▸ **Activity**: Every entry below should be reproduced exactly, with all pictures left out.

▸ **Data provided**:
== Segment start ==

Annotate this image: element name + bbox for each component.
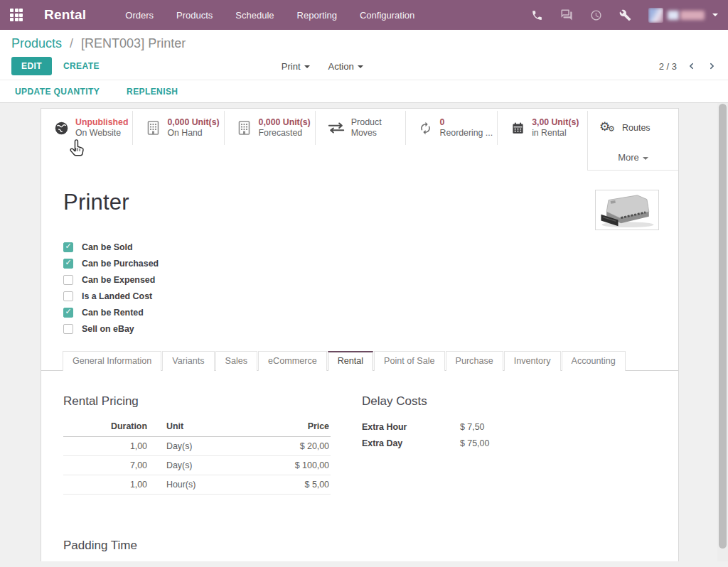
can-be-rented-checkbox[interactable] — [63, 308, 73, 318]
tab-variants[interactable]: Variants — [162, 351, 214, 371]
tab-point-of-sale[interactable]: Point of Sale — [374, 351, 444, 371]
scrollbar-thumb[interactable] — [719, 104, 727, 549]
can-be-sold-checkbox[interactable] — [63, 242, 73, 252]
calendar-icon — [510, 122, 525, 135]
tab-rental[interactable]: Rental — [328, 351, 373, 371]
menu-reporting[interactable]: Reporting — [297, 10, 337, 21]
workspace: Unpublished On Website 0,000 Unit(s) On … — [0, 103, 728, 561]
statusbar: UPDATE QUANTITY REPLENISH — [0, 80, 728, 103]
replenish-button[interactable]: REPLENISH — [127, 87, 178, 97]
sell-on-ebay-checkbox[interactable] — [63, 324, 73, 334]
stat-label: On Website — [75, 128, 128, 139]
pager-next-icon[interactable] — [707, 61, 717, 71]
tab-sales[interactable]: Sales — [215, 351, 258, 371]
refresh-icon — [418, 122, 434, 135]
more-dropdown[interactable]: More — [618, 152, 648, 163]
product-flags: Can be Sold Can be Purchased Can be Expe… — [63, 239, 678, 337]
stat-label: Forecasted — [259, 128, 311, 139]
breadcrumb-separator: / — [70, 36, 73, 50]
vertical-scrollbar — [717, 103, 728, 561]
chat-icon[interactable] — [560, 9, 573, 21]
phone-icon[interactable] — [531, 9, 543, 21]
is-a-landed-cost-checkbox[interactable] — [63, 291, 73, 301]
update-quantity-button[interactable]: UPDATE QUANTITY — [15, 87, 100, 97]
apps-menu-icon[interactable] — [10, 9, 23, 21]
dropdown-caret-icon — [304, 65, 310, 68]
product-moves-stat-button[interactable]: Product Moves — [316, 111, 406, 145]
routes-more-column: ⚙⚙ Routes More — [587, 111, 678, 171]
field-value: $ 7,50 — [460, 422, 484, 432]
menu-products[interactable]: Products — [176, 10, 213, 21]
stat-value: Unpublished — [75, 117, 128, 128]
stat-label: Moves — [351, 128, 382, 139]
tools-icon[interactable] — [619, 9, 631, 21]
breadcrumb-products-link[interactable]: Products — [11, 36, 62, 50]
forecasted-stat-button[interactable]: 0,000 Unit(s) Forecasted — [225, 111, 316, 145]
user-menu[interactable] — [648, 8, 718, 23]
table-row[interactable]: 1,00 Day(s) $ 20,00 — [63, 437, 331, 456]
breadcrumb: Products / [RENT003] Printer — [0, 30, 728, 53]
can-be-purchased-checkbox[interactable] — [63, 259, 73, 269]
stat-value: 0,000 Unit(s) — [259, 117, 311, 128]
stat-value: 3,00 Unit(s) — [532, 117, 579, 128]
can-be-expensed-checkbox[interactable] — [63, 275, 73, 285]
clock-icon[interactable] — [590, 9, 602, 21]
menu-schedule[interactable]: Schedule — [235, 10, 274, 21]
pager-previous-icon[interactable] — [687, 61, 696, 71]
stat-label: Reordering ... — [440, 128, 493, 139]
menu-orders[interactable]: Orders — [125, 10, 154, 21]
edit-button[interactable]: EDIT — [11, 57, 52, 75]
tab-inventory[interactable]: Inventory — [504, 351, 561, 371]
in-rental-stat-button[interactable]: 3,00 Unit(s) in Rental — [498, 111, 587, 145]
padding-time-group: Padding Time Before Pickup 00:03 hours — [63, 539, 331, 567]
field-value: $ 75,00 — [460, 438, 489, 448]
dropdown-caret-icon — [358, 65, 363, 68]
product-image — [595, 190, 659, 230]
notebook-tabs: General Information Variants Sales eComm… — [41, 350, 678, 371]
flag-row: Can be Rented — [63, 304, 678, 320]
tab-general-information[interactable]: General Information — [63, 351, 161, 371]
column-unit: Unit — [149, 418, 252, 437]
dropdown-caret-icon — [712, 14, 718, 16]
avatar — [648, 8, 663, 23]
field-label: Extra Hour — [362, 422, 460, 432]
tab-ecommerce[interactable]: eCommerce — [258, 351, 327, 371]
extra-hour-field: Extra Hour $ 7,50 — [362, 418, 596, 435]
pager-value: 2 / 3 — [659, 61, 677, 72]
before-pickup-field: Before Pickup 00:03 hours — [63, 563, 331, 567]
rental-tab-pane: Rental Pricing Duration Unit Price 1,00 … — [41, 371, 678, 567]
stat-label: in Rental — [532, 128, 579, 139]
app-title: Rental — [44, 7, 86, 23]
product-title: Printer — [63, 190, 129, 215]
form-sheet: Unpublished On Website 0,000 Unit(s) On … — [41, 108, 679, 561]
control-panel: EDIT CREATE Print Action 2 / 3 — [0, 53, 728, 80]
stat-value: 0,000 Unit(s) — [167, 117, 219, 128]
gears-icon: ⚙⚙ — [599, 121, 616, 135]
flag-row: Is a Landed Cost — [63, 288, 678, 304]
on-website-stat-button[interactable]: Unpublished On Website — [41, 111, 133, 145]
menu-configuration[interactable]: Configuration — [360, 10, 414, 21]
flag-row: Can be Purchased — [63, 255, 678, 271]
stat-label: On Hand — [167, 128, 219, 139]
tab-purchase[interactable]: Purchase — [446, 351, 503, 371]
user-name — [668, 11, 705, 20]
extra-day-field: Extra Day $ 75,00 — [362, 435, 596, 451]
reordering-rules-stat-button[interactable]: 0 Reordering ... — [406, 111, 498, 145]
on-hand-stat-button[interactable]: 0,000 Unit(s) On Hand — [133, 111, 224, 145]
breadcrumb-current: [RENT003] Printer — [81, 36, 186, 50]
stat-label: Product — [351, 117, 382, 129]
action-dropdown[interactable]: Action — [328, 61, 363, 72]
routes-stat-button[interactable]: ⚙⚙ Routes — [588, 111, 678, 145]
table-row[interactable]: 1,00 Hour(s) $ 5,00 — [63, 475, 331, 495]
transfer-icon — [328, 122, 345, 134]
column-price: Price — [252, 418, 331, 437]
flag-row: Sell on eBay — [63, 320, 678, 337]
delay-costs-title: Delay Costs — [362, 394, 596, 409]
flag-row: Can be Expensed — [63, 271, 678, 288]
table-row[interactable]: 7,00 Day(s) $ 100,00 — [63, 456, 331, 475]
field-label: Extra Day — [362, 438, 460, 448]
tab-accounting[interactable]: Accounting — [562, 351, 626, 371]
print-dropdown[interactable]: Print — [282, 61, 310, 72]
flag-row: Can be Sold — [63, 239, 678, 255]
create-button[interactable]: CREATE — [63, 61, 100, 71]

== Segment end ==

▸ **Reply**:
Annotate this image: element name + bbox for each component.
can-be-rented-checkbox[interactable] — [63, 308, 73, 318]
tab-variants[interactable]: Variants — [162, 351, 214, 371]
tab-point-of-sale[interactable]: Point of Sale — [374, 351, 444, 371]
scrollbar-thumb[interactable] — [719, 104, 727, 549]
can-be-sold-checkbox[interactable] — [63, 242, 73, 252]
calendar-icon — [510, 122, 525, 135]
tab-rental[interactable]: Rental — [328, 351, 373, 371]
menu-reporting[interactable]: Reporting — [297, 10, 337, 21]
workspace: Unpublished On Website 0,000 Unit(s) On … — [0, 103, 728, 561]
statusbar: UPDATE QUANTITY REPLENISH — [0, 80, 728, 103]
replenish-button[interactable]: REPLENISH — [127, 87, 178, 97]
sell-on-ebay-checkbox[interactable] — [63, 324, 73, 334]
stat-label: On Website — [75, 128, 128, 139]
pager-next-icon[interactable] — [707, 61, 717, 71]
tab-sales[interactable]: Sales — [215, 351, 258, 371]
refresh-icon — [418, 122, 434, 135]
more-dropdown[interactable]: More — [618, 152, 648, 163]
product-flags: Can be Sold Can be Purchased Can be Expe… — [63, 239, 678, 337]
stat-label: Forecasted — [259, 128, 311, 139]
breadcrumb-separator: / — [70, 36, 73, 50]
vertical-scrollbar — [717, 103, 728, 561]
chat-icon[interactable] — [560, 9, 573, 21]
phone-icon[interactable] — [531, 9, 543, 21]
is-a-landed-cost-checkbox[interactable] — [63, 291, 73, 301]
update-quantity-button[interactable]: UPDATE QUANTITY — [15, 87, 100, 97]
apps-menu-icon[interactable] — [10, 9, 23, 21]
dropdown-caret-icon — [304, 65, 310, 68]
product-moves-stat-button[interactable]: Product Moves — [316, 111, 406, 145]
routes-more-column: ⚙⚙ Routes More — [587, 111, 678, 171]
field-value: $ 7,50 — [460, 422, 484, 432]
menu-products[interactable]: Products — [176, 10, 213, 21]
stat-value: Unpublished — [75, 117, 128, 128]
stat-label: Moves — [351, 128, 382, 139]
tools-icon[interactable] — [619, 9, 631, 21]
breadcrumb-products-link[interactable]: Products — [11, 36, 62, 50]
forecasted-stat-button[interactable]: 0,000 Unit(s) Forecasted — [225, 111, 316, 145]
user-menu[interactable] — [648, 8, 718, 23]
table-row[interactable]: 1,00 Day(s) $ 20,00 — [63, 437, 331, 456]
breadcrumb: Products / [RENT003] Printer — [0, 30, 728, 53]
can-be-purchased-checkbox[interactable] — [63, 259, 73, 269]
stat-value: 0,000 Unit(s) — [259, 117, 311, 128]
stat-value: 3,00 Unit(s) — [532, 117, 579, 128]
can-be-expensed-checkbox[interactable] — [63, 275, 73, 285]
clock-icon[interactable] — [590, 9, 602, 21]
menu-schedule[interactable]: Schedule — [235, 10, 274, 21]
pager-previous-icon[interactable] — [687, 61, 696, 71]
stat-label: Reordering ... — [440, 128, 493, 139]
menu-orders[interactable]: Orders — [125, 10, 154, 21]
edit-button[interactable]: EDIT — [11, 57, 52, 75]
tab-inventory[interactable]: Inventory — [504, 351, 561, 371]
in-rental-stat-button[interactable]: 3,00 Unit(s) in Rental — [498, 111, 587, 145]
padding-time-group: Padding Time Before Pickup 00:03 hours — [63, 539, 331, 567]
field-value: $ 75,00 — [460, 438, 489, 448]
dropdown-caret-icon — [358, 65, 363, 68]
product-image — [595, 190, 659, 230]
notebook-tabs: General Information Variants Sales eComm… — [41, 350, 678, 371]
flag-row: Can be Rented — [63, 304, 678, 320]
tab-general-information[interactable]: General Information — [63, 351, 161, 371]
column-unit: Unit — [149, 418, 252, 437]
dropdown-caret-icon — [712, 14, 718, 16]
avatar — [648, 8, 663, 23]
field-label: Extra Hour — [362, 422, 460, 432]
tab-ecommerce[interactable]: eCommerce — [258, 351, 327, 371]
extra-hour-field: Extra Hour $ 7,50 — [362, 418, 596, 435]
pager-value: 2 / 3 — [659, 61, 677, 72]
before-pickup-field: Before Pickup 00:03 hours — [63, 563, 331, 567]
rental-tab-pane: Rental Pricing Duration Unit Price 1,00 … — [41, 371, 678, 567]
stat-label: in Rental — [532, 128, 579, 139]
app-title: Rental — [44, 7, 86, 23]
product-title: Printer — [63, 190, 129, 215]
form-sheet: Unpublished On Website 0,000 Unit(s) On … — [41, 108, 679, 561]
control-panel: EDIT CREATE Print Action 2 / 3 — [0, 53, 728, 80]
stat-value: 0,000 Unit(s) — [167, 117, 219, 128]
gears-icon: ⚙⚙ — [599, 121, 616, 135]
flag-row: Is a Landed Cost — [63, 288, 678, 304]
on-website-stat-button[interactable]: Unpublished On Website — [41, 111, 133, 145]
menu-configuration[interactable]: Configuration — [360, 10, 414, 21]
flag-row: Can be Purchased — [63, 255, 678, 271]
stat-label: On Hand — [167, 128, 219, 139]
tab-purchase[interactable]: Purchase — [446, 351, 503, 371]
user-name — [668, 11, 705, 20]
extra-day-field: Extra Day $ 75,00 — [362, 435, 596, 451]
reordering-rules-stat-button[interactable]: 0 Reordering ... — [406, 111, 498, 145]
on-hand-stat-button[interactable]: 0,000 Unit(s) On Hand — [133, 111, 224, 145]
breadcrumb-current: [RENT003] Printer — [81, 36, 186, 50]
stat-label: Product — [351, 117, 382, 129]
action-dropdown[interactable]: Action — [328, 61, 363, 72]
routes-stat-button[interactable]: ⚙⚙ Routes — [588, 111, 678, 145]
table-row[interactable]: 1,00 Hour(s) $ 5,00 — [63, 475, 331, 495]
transfer-icon — [328, 122, 345, 134]
column-price: Price — [252, 418, 331, 437]
flag-row: Sell on eBay — [63, 320, 678, 337]
delay-costs-title: Delay Costs — [362, 394, 596, 409]
flag-row: Can be Expensed — [63, 271, 678, 288]
table-row[interactable]: 7,00 Day(s) $ 100,00 — [63, 456, 331, 475]
field-label: Extra Day — [362, 438, 460, 448]
tab-accounting[interactable]: Accounting — [562, 351, 626, 371]
print-dropdown[interactable]: Print — [282, 61, 310, 72]
flag-row: Can be Sold — [63, 239, 678, 255]
create-button[interactable]: CREATE — [63, 61, 100, 71]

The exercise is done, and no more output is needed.